My joke and SF aside, I do consider several realistic issues, which are related and should not be ignored.
First, the word ever in the title implies... ever. Also, you can make rockets faster and fuels more efficient, but when dealing with the immensly large distances, a single trip to the nearest star would take at least a lifetime. In my opinion it's a waste of a lifespan just to see one new celestial body upclose, before succumbing to old age.
That's when radical thinking comes in. Take Tesla, instead of investing effort into generating energy, he simply harvested it from Earth's magnetic field with a simple coil while reading a book.
Second, given the knowledge we already poses for decades, like atomic energy and it's a nice one, although bares certain risks, we already might had reached more sophisticated levels. We went to the moon, but not because we could, but because we wanted to play a game with the Russians. Imagine if we really did so because we wanted to expand our conciousness and insights. We would already have commerce and industry over there. Which takes me to the third point, so please bare with me.

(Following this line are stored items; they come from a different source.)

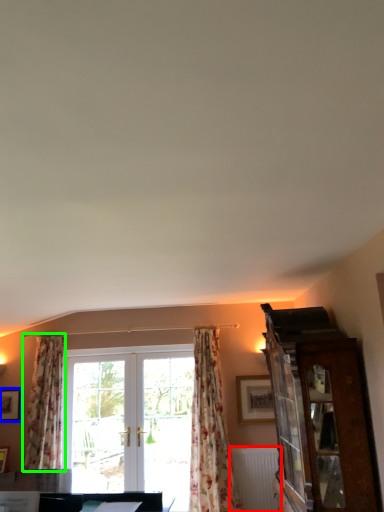 Question: Estimate the real-world distances between objects in this image. Which object is farther from radiator (highlighted by a red box), picture frame (highlighted by a blue box) or curtain (highlighted by a green box)?

Choices:
 (A) picture frame
 (B) curtain

Answer: (A) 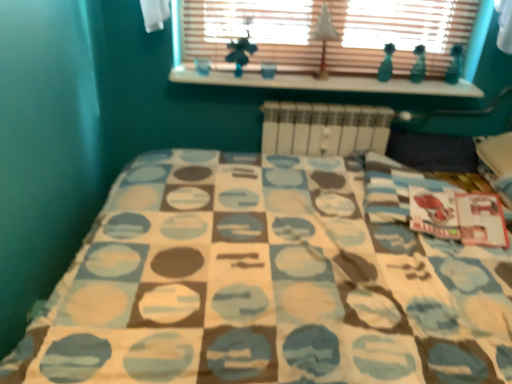 Question: Is the position of wooden blinds at upper center more distant than that of white paper tree at upper center?

Choices:
 (A) yes
 (B) no

Answer: (A)

Question: Is wooden blinds at upper center far from white paper tree at upper center?

Choices:
 (A) no
 (B) yes

Answer: (A)

Question: Is wooden blinds at upper center located outside white paper tree at upper center?

Choices:
 (A) yes
 (B) no

Answer: (A)

Question: Is wooden blinds at upper center oriented towards white paper tree at upper center?

Choices:
 (A) no
 (B) yes

Answer: (B)

Question: Is wooden blinds at upper center taller than white paper tree at upper center?

Choices:
 (A) no
 (B) yes

Answer: (B)

Question: Would you say wooden blinds at upper center contains white paper tree at upper center?

Choices:
 (A) yes
 (B) no

Answer: (B)

Question: From the image's perspective, would you say white paper tree at upper center is positioned over white matte radiator at center?

Choices:
 (A) no
 (B) yes

Answer: (B)

Question: Could you tell me if white paper tree at upper center is turned towards white matte radiator at center?

Choices:
 (A) no
 (B) yes

Answer: (A)

Question: Does white paper tree at upper center appear on the right side of white matte radiator at center?

Choices:
 (A) yes
 (B) no

Answer: (B)

Question: Considering the relative sizes of white paper tree at upper center and white matte radiator at center in the image provided, is white paper tree at upper center thinner than white matte radiator at center?

Choices:
 (A) no
 (B) yes

Answer: (B)

Question: Considering the relative positions of white paper tree at upper center and white matte radiator at center in the image provided, is white paper tree at upper center to the left of white matte radiator at center from the viewer's perspective?

Choices:
 (A) yes
 (B) no

Answer: (A)

Question: Is the depth of white paper tree at upper center greater than that of white matte radiator at center?

Choices:
 (A) no
 (B) yes

Answer: (A)

Question: Can we say white matte radiator at center lies outside white paper tree at upper center?

Choices:
 (A) yes
 (B) no

Answer: (A)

Science these days is politicized, biased and only enabled with funding. No money, no science. Also those who fund science, do that for their own interest, rather than everyones. Weapons always come first. I hope that Elon Musk becomes an exception, but he's still the only one.
These are the issues that have a major influence on the development of any technology, and in order to let science expand to limitless proportions, one should fix these issues first. Otherwise, considering any reasonable advancements for all to share in a lifespan equals to science fiction, if that's what you refer to with SF.
I'm not being pessimistic, just realistic with a pinch of "not taking things to seriously".